It's only a dozen tube stops from Notting Hill to Walthamstow, but you won't catch Hugh Grant poncing about this end of London. Crime's a way of life round here (apparently), on a scale that rises from nicking cars to rubbing out the opposition. But before you start to fear another clueless gangland caper, take heart. It Was An Accident has more snap-of-the-fingers spirit than any of this year's shouty, sweary British crime flicks.
If you're a fan of Jeremy Cameron's novels (It Was An Accident is the second of three), then you're in for a surprise. The characters, setting and streetwise patter remain intact, but the messy plot (crooks, cops and councillors form a bond to dominate the local crime scene) has been jettisoned in favour of a story pitting one man's struggle to go straight against a vicious turf takeover battle, and features more of a generational and racial edge.
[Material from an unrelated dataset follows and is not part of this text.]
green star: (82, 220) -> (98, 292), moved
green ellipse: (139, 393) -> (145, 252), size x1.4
Unfortunately, this new story comes complete with its own set of problems. Without the background of the first book, the likeable, cheery Nicky we see on screen hasn't earned the sort of notoriety that would attract trouble from all quarters. Perhaps the film is trying to say too many things about the here-and-now of crime. East End relics, flashy psychos, cold-hearted `businessmen', dodgy coppers and everyday wide-boys are mixed in; but few are given space to develop into people with credible motivations.
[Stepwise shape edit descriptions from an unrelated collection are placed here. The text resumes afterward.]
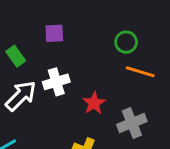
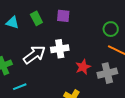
green rectangle: (16, 56) -> (36, 18), moved
gray cross: (132, 123) -> (107, 73), moved

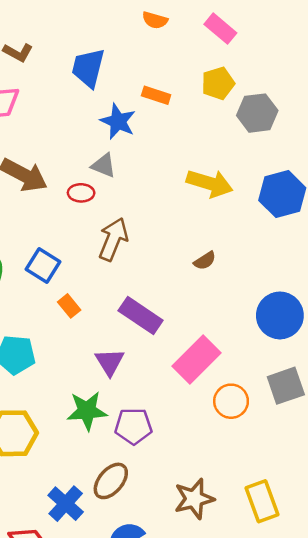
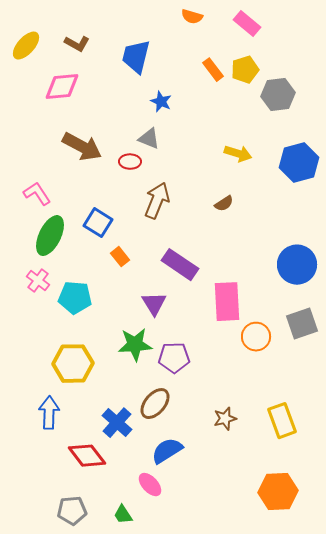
orange rectangle: (156, 95) -> (213, 70), moved, turned 35
blue star: (118, 121) -> (161, 102), size x0.7
yellow arrow: (210, 183) -> (238, 154), size x0.7
brown semicircle: (205, 261) -> (224, 204), moved
pink rectangle: (197, 360) -> (227, 302), turned -48
brown star: (194, 499) -> (225, 419), size x0.7

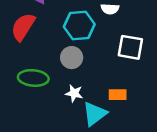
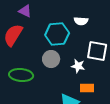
white star: (74, 93) -> (78, 66), moved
Not that this is a criticism of Chiwetel Ejiofor's performance - he makes Nicky's joy at being out of prison as heartfelt as the character's frustrations and fears when it all goes wrong. While the shallow low lives around him bang on about "respect", Ejiofor reveals Nicky's more poignant fight for self respect - And that's what gives depth to this dynamic alternative to the gangland mainstream.